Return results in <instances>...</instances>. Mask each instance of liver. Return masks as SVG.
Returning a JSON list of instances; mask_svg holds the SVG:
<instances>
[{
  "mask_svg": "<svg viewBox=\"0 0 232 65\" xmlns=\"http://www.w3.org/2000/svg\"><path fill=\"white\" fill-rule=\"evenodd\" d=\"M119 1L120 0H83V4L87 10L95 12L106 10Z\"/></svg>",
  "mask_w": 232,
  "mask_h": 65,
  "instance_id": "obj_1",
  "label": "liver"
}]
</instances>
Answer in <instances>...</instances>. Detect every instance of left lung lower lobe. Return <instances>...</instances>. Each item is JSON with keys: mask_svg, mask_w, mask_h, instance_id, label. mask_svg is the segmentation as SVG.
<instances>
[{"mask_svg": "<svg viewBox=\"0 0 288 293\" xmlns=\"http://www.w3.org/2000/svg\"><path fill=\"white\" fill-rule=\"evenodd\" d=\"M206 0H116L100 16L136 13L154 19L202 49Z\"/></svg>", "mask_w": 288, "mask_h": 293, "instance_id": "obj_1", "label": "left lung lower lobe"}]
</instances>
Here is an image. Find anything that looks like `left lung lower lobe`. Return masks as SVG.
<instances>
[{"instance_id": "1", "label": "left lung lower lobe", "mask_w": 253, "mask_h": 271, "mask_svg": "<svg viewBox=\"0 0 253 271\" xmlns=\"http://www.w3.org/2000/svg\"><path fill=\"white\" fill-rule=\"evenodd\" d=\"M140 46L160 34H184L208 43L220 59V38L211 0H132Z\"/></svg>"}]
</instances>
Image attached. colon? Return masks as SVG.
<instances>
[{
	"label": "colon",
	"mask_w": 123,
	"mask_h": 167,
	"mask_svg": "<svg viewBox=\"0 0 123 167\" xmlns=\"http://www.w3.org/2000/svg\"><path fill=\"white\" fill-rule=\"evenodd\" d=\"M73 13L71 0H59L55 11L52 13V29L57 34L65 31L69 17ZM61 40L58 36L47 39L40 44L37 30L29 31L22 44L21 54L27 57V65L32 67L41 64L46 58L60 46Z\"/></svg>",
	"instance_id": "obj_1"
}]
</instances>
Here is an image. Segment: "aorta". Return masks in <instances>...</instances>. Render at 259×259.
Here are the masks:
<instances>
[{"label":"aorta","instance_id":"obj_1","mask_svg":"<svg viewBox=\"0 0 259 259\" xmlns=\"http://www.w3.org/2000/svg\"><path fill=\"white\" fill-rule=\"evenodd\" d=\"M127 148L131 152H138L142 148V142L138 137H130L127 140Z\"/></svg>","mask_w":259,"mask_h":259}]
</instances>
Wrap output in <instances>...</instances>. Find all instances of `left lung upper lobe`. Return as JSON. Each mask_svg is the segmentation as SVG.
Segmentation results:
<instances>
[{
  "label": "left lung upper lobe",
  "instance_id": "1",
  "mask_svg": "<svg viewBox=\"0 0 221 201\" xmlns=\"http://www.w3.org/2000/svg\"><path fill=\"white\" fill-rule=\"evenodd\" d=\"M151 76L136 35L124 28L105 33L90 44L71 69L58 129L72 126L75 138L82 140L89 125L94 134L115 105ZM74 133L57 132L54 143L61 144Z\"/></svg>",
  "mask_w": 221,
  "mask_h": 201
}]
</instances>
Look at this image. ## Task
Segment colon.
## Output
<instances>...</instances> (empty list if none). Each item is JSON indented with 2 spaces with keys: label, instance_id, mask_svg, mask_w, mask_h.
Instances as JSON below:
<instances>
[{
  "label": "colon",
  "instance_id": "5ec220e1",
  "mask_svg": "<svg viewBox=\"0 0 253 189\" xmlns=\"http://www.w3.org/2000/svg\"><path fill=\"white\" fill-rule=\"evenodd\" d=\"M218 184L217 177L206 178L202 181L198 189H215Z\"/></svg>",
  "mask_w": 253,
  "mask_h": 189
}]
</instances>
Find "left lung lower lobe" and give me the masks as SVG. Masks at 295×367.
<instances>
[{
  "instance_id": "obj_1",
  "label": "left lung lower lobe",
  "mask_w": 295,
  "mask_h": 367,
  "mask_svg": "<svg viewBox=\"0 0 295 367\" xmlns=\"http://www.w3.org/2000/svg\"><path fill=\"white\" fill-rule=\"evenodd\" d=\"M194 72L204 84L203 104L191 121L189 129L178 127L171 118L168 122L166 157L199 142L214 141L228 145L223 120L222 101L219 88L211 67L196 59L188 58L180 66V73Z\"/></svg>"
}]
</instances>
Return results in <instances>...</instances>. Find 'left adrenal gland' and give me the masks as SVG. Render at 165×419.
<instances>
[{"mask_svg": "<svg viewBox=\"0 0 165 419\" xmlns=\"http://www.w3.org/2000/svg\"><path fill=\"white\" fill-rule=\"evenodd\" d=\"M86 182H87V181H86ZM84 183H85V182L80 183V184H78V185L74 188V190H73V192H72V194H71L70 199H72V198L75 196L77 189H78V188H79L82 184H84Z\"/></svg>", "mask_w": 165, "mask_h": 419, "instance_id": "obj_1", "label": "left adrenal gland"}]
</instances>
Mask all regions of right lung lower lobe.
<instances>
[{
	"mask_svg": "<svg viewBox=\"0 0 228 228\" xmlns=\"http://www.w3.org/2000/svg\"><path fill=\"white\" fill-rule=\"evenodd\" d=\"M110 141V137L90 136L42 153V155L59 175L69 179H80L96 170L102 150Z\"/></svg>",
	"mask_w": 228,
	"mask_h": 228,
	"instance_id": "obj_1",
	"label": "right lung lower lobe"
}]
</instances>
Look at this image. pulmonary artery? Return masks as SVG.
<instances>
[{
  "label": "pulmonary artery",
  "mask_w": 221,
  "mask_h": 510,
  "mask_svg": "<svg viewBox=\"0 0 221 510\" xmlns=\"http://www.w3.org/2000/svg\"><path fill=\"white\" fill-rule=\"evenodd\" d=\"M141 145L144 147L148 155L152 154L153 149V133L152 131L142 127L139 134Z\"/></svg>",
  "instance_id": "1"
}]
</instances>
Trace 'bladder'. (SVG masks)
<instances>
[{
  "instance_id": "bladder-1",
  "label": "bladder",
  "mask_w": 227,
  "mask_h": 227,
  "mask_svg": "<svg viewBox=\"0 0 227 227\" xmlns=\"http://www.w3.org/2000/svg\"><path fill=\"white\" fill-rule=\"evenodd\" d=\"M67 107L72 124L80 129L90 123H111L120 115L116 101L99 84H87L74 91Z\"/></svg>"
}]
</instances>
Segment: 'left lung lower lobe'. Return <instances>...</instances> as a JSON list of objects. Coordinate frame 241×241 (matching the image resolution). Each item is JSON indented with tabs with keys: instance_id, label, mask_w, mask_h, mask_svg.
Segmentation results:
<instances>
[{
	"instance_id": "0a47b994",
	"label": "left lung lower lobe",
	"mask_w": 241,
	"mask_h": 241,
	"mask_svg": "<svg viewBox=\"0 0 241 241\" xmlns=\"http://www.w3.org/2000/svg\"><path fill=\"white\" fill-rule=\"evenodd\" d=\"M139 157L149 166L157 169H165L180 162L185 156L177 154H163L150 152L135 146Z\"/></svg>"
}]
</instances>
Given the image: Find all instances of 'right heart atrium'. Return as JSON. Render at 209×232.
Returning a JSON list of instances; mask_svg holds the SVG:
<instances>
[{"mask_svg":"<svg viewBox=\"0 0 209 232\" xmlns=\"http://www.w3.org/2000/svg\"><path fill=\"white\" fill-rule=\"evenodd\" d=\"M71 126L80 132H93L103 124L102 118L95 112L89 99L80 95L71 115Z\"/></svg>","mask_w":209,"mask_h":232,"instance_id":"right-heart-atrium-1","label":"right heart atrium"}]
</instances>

TASK TO COMPLETE: Each record above needs to be written out exactly, with nothing left out.

RESULT OF THE EXERCISE:
Return results in <instances>...</instances>. Mask each instance of liver. Return masks as SVG.
Returning a JSON list of instances; mask_svg holds the SVG:
<instances>
[{
  "mask_svg": "<svg viewBox=\"0 0 232 65\" xmlns=\"http://www.w3.org/2000/svg\"><path fill=\"white\" fill-rule=\"evenodd\" d=\"M119 1L120 0H83V4L87 10L95 12L106 10Z\"/></svg>",
  "mask_w": 232,
  "mask_h": 65,
  "instance_id": "obj_1",
  "label": "liver"
}]
</instances>
Answer in <instances>...</instances>. Detect every instance of left lung lower lobe. Return <instances>...</instances>. Each item is JSON with keys: mask_svg, mask_w, mask_h, instance_id, label. mask_svg is the segmentation as SVG.
<instances>
[{"mask_svg": "<svg viewBox=\"0 0 288 293\" xmlns=\"http://www.w3.org/2000/svg\"><path fill=\"white\" fill-rule=\"evenodd\" d=\"M206 0H116L100 16L136 13L154 19L202 49Z\"/></svg>", "mask_w": 288, "mask_h": 293, "instance_id": "obj_1", "label": "left lung lower lobe"}]
</instances>
Here is an image. Find anything that looks like `left lung lower lobe`. Return masks as SVG.
<instances>
[{"instance_id": "1", "label": "left lung lower lobe", "mask_w": 253, "mask_h": 271, "mask_svg": "<svg viewBox=\"0 0 253 271\" xmlns=\"http://www.w3.org/2000/svg\"><path fill=\"white\" fill-rule=\"evenodd\" d=\"M140 46L160 34H184L208 43L220 59V38L211 0H132Z\"/></svg>"}]
</instances>
Image attached. colon? Return masks as SVG.
<instances>
[{
	"label": "colon",
	"mask_w": 123,
	"mask_h": 167,
	"mask_svg": "<svg viewBox=\"0 0 123 167\" xmlns=\"http://www.w3.org/2000/svg\"><path fill=\"white\" fill-rule=\"evenodd\" d=\"M73 13L71 0H59L55 11L52 13V29L57 34L65 31L69 17ZM61 40L58 36L47 39L40 44L37 30L29 31L22 44L21 54L27 57V65L32 67L41 64L46 58L60 46Z\"/></svg>",
	"instance_id": "obj_1"
}]
</instances>
Here is an image. Segment: "aorta". Return masks in <instances>...</instances>. Render at 259×259.
Here are the masks:
<instances>
[{"label":"aorta","instance_id":"obj_1","mask_svg":"<svg viewBox=\"0 0 259 259\" xmlns=\"http://www.w3.org/2000/svg\"><path fill=\"white\" fill-rule=\"evenodd\" d=\"M127 148L131 152H138L142 148V142L138 137H130L127 140Z\"/></svg>","mask_w":259,"mask_h":259}]
</instances>
Wrap output in <instances>...</instances>. Find all instances of `left lung upper lobe`. Return as JSON. Each mask_svg is the segmentation as SVG.
Segmentation results:
<instances>
[{
  "label": "left lung upper lobe",
  "instance_id": "1",
  "mask_svg": "<svg viewBox=\"0 0 221 201\" xmlns=\"http://www.w3.org/2000/svg\"><path fill=\"white\" fill-rule=\"evenodd\" d=\"M151 76L136 35L124 28L105 33L90 44L71 69L58 129L72 126L75 138L82 140L89 125L94 134L115 105ZM74 133L57 132L54 143L61 144Z\"/></svg>",
  "mask_w": 221,
  "mask_h": 201
}]
</instances>
Look at this image. ## Task
Segment colon.
## Output
<instances>...</instances> (empty list if none). Each item is JSON indented with 2 spaces with keys: label, instance_id, mask_svg, mask_w, mask_h.
Instances as JSON below:
<instances>
[{
  "label": "colon",
  "instance_id": "5ec220e1",
  "mask_svg": "<svg viewBox=\"0 0 253 189\" xmlns=\"http://www.w3.org/2000/svg\"><path fill=\"white\" fill-rule=\"evenodd\" d=\"M218 184L217 177L206 178L202 181L198 189H215Z\"/></svg>",
  "mask_w": 253,
  "mask_h": 189
}]
</instances>
Find "left lung lower lobe" and give me the masks as SVG. Masks at 295×367.
<instances>
[{
  "instance_id": "obj_1",
  "label": "left lung lower lobe",
  "mask_w": 295,
  "mask_h": 367,
  "mask_svg": "<svg viewBox=\"0 0 295 367\" xmlns=\"http://www.w3.org/2000/svg\"><path fill=\"white\" fill-rule=\"evenodd\" d=\"M194 72L204 84L203 104L191 121L189 129L178 127L171 118L168 122L166 157L199 142L214 141L228 145L223 120L222 101L219 88L211 67L196 59L188 58L180 66V73Z\"/></svg>"
}]
</instances>
Return results in <instances>...</instances>. Find 'left adrenal gland' and give me the masks as SVG. Render at 165×419.
<instances>
[{"mask_svg": "<svg viewBox=\"0 0 165 419\" xmlns=\"http://www.w3.org/2000/svg\"><path fill=\"white\" fill-rule=\"evenodd\" d=\"M86 182H87V181H86ZM84 183H85V182L80 183V184H78V185L74 188V190H73V192H72V194H71L70 199H72V198L75 196L77 189H78V188H79L82 184H84Z\"/></svg>", "mask_w": 165, "mask_h": 419, "instance_id": "obj_1", "label": "left adrenal gland"}]
</instances>
Mask all regions of right lung lower lobe.
<instances>
[{
	"mask_svg": "<svg viewBox=\"0 0 228 228\" xmlns=\"http://www.w3.org/2000/svg\"><path fill=\"white\" fill-rule=\"evenodd\" d=\"M110 141V137L90 136L42 153V155L59 175L69 179H80L96 170L102 150Z\"/></svg>",
	"mask_w": 228,
	"mask_h": 228,
	"instance_id": "obj_1",
	"label": "right lung lower lobe"
}]
</instances>
Look at this image. pulmonary artery? Return masks as SVG.
<instances>
[{
  "label": "pulmonary artery",
  "mask_w": 221,
  "mask_h": 510,
  "mask_svg": "<svg viewBox=\"0 0 221 510\" xmlns=\"http://www.w3.org/2000/svg\"><path fill=\"white\" fill-rule=\"evenodd\" d=\"M141 145L144 147L148 155L152 154L153 149V133L152 131L142 127L139 134Z\"/></svg>",
  "instance_id": "1"
}]
</instances>
Trace 'bladder'. (SVG masks)
<instances>
[{
  "instance_id": "bladder-1",
  "label": "bladder",
  "mask_w": 227,
  "mask_h": 227,
  "mask_svg": "<svg viewBox=\"0 0 227 227\" xmlns=\"http://www.w3.org/2000/svg\"><path fill=\"white\" fill-rule=\"evenodd\" d=\"M67 107L72 124L80 129L90 123H111L120 115L116 101L99 84H87L74 91Z\"/></svg>"
}]
</instances>
Segment: 'left lung lower lobe'. Return <instances>...</instances> as a JSON list of objects. Coordinate frame 241×241 (matching the image resolution). Each item is JSON indented with tabs with keys: instance_id, label, mask_w, mask_h, mask_svg.
Segmentation results:
<instances>
[{
	"instance_id": "0a47b994",
	"label": "left lung lower lobe",
	"mask_w": 241,
	"mask_h": 241,
	"mask_svg": "<svg viewBox=\"0 0 241 241\" xmlns=\"http://www.w3.org/2000/svg\"><path fill=\"white\" fill-rule=\"evenodd\" d=\"M139 157L149 166L157 169H165L180 162L185 156L177 154H163L150 152L135 146Z\"/></svg>"
}]
</instances>
Given the image: Find all instances of 'right heart atrium'. Return as JSON. Render at 209×232.
Returning a JSON list of instances; mask_svg holds the SVG:
<instances>
[{"mask_svg":"<svg viewBox=\"0 0 209 232\" xmlns=\"http://www.w3.org/2000/svg\"><path fill=\"white\" fill-rule=\"evenodd\" d=\"M71 126L80 132H93L103 124L102 118L95 112L89 99L80 95L71 115Z\"/></svg>","mask_w":209,"mask_h":232,"instance_id":"right-heart-atrium-1","label":"right heart atrium"}]
</instances>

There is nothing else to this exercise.